▶ **GIVEN RECORDS**
════

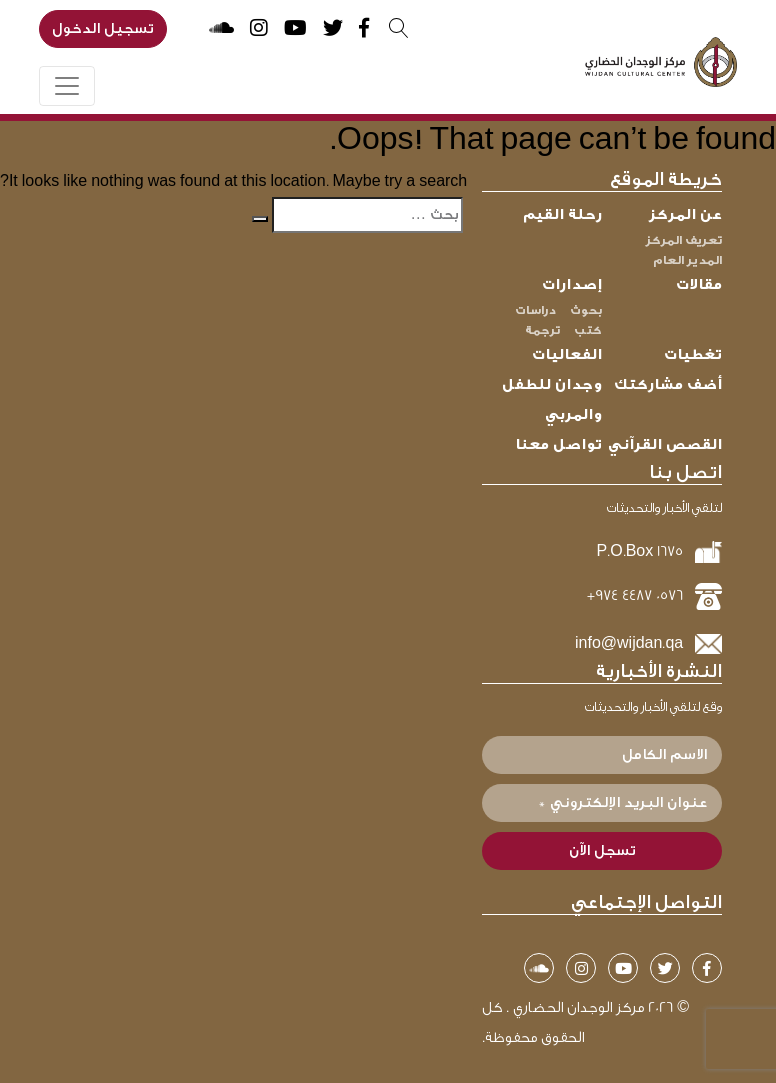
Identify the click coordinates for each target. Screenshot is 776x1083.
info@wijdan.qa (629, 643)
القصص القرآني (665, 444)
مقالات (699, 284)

════

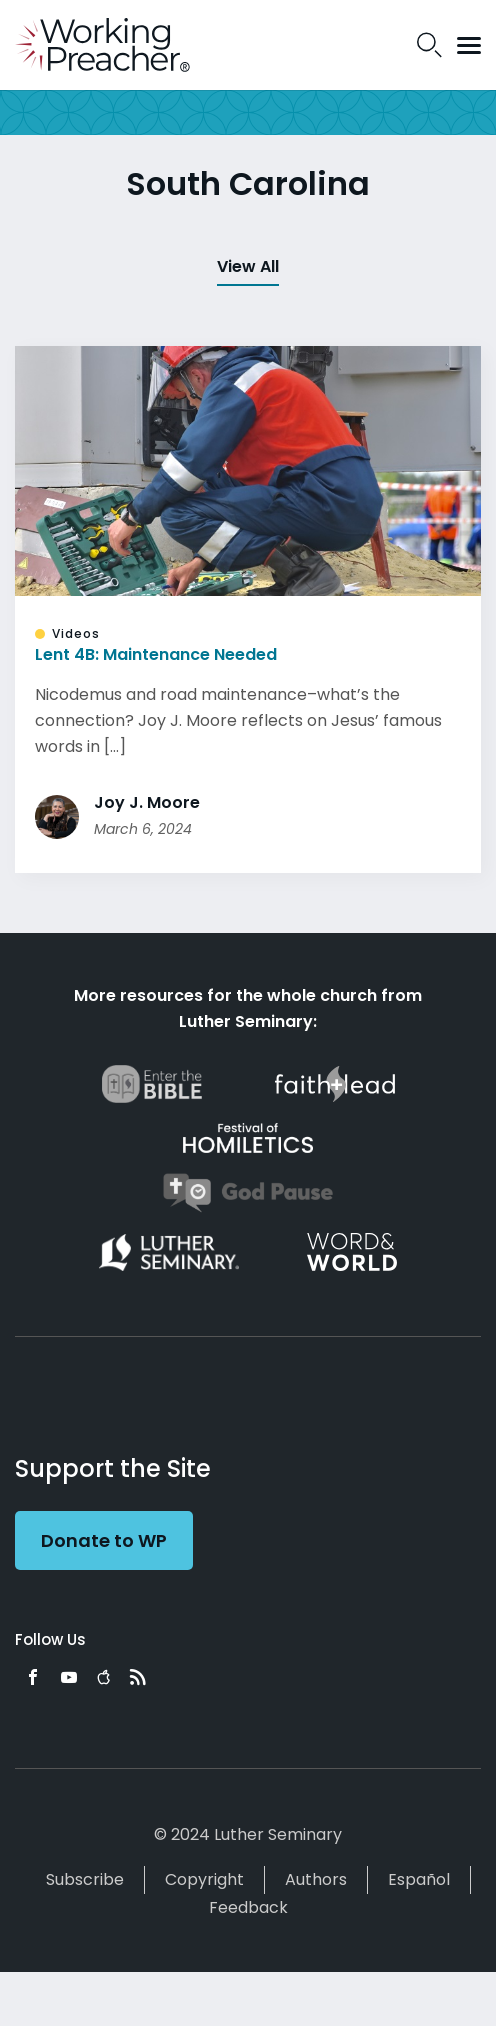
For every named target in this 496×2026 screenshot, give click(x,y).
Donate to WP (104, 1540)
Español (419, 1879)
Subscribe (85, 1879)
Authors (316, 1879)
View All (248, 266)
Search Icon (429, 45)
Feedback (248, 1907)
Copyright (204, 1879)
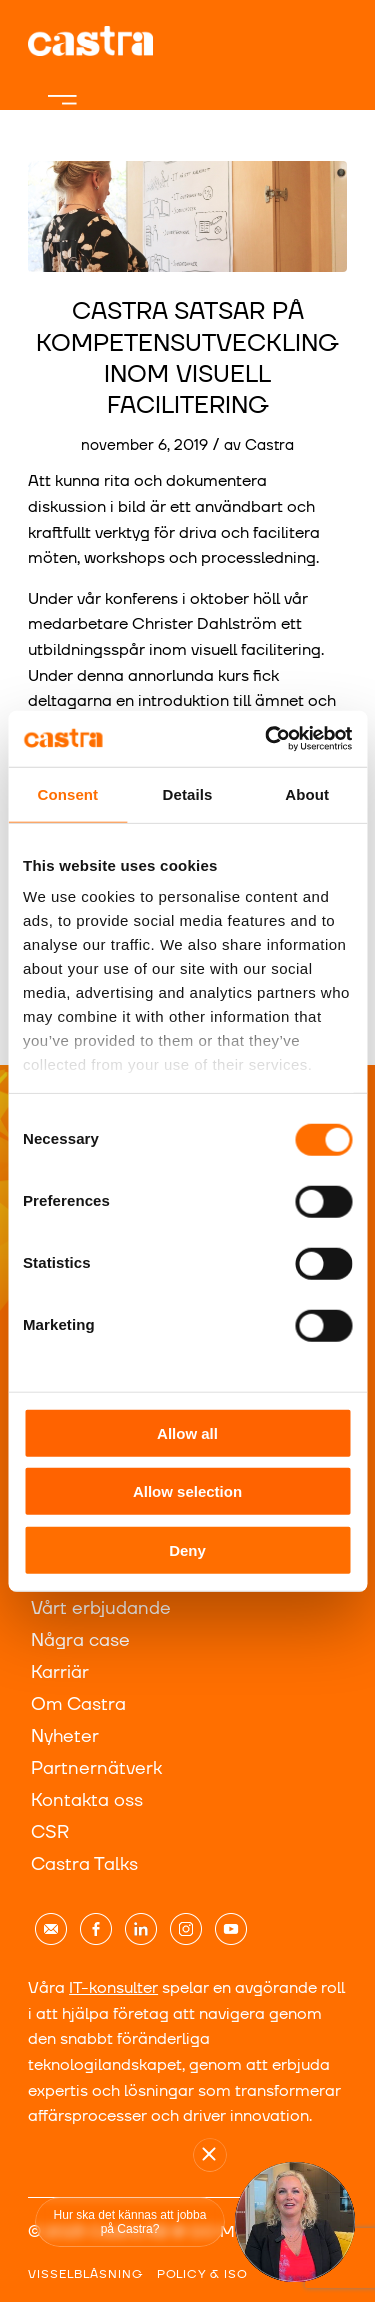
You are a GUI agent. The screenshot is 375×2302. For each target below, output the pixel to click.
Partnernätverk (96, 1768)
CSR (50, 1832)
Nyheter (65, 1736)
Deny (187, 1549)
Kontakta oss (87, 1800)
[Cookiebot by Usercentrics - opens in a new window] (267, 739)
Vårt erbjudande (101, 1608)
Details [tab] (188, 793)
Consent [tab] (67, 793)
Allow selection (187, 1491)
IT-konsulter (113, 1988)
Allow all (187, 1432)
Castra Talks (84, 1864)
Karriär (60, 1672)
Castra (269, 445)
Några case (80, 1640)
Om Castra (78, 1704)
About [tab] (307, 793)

════

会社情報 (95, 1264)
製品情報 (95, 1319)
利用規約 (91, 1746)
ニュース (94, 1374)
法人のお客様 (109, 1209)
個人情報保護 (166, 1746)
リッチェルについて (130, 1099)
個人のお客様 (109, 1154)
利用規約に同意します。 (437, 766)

════

▶ **ABOUT THIS TASK**
Scan the material above for the string "target" and copy every line that has it.

▶ **COMPLETED EXERCISE**
Identify the click coordinates for each target. Screenshot is 776x1083.
For every named target in this 496×2026 screenshot, give click(x,y).
You are a GUI agent. The screenshot is 375×2302. For each target below, output the pixel to click.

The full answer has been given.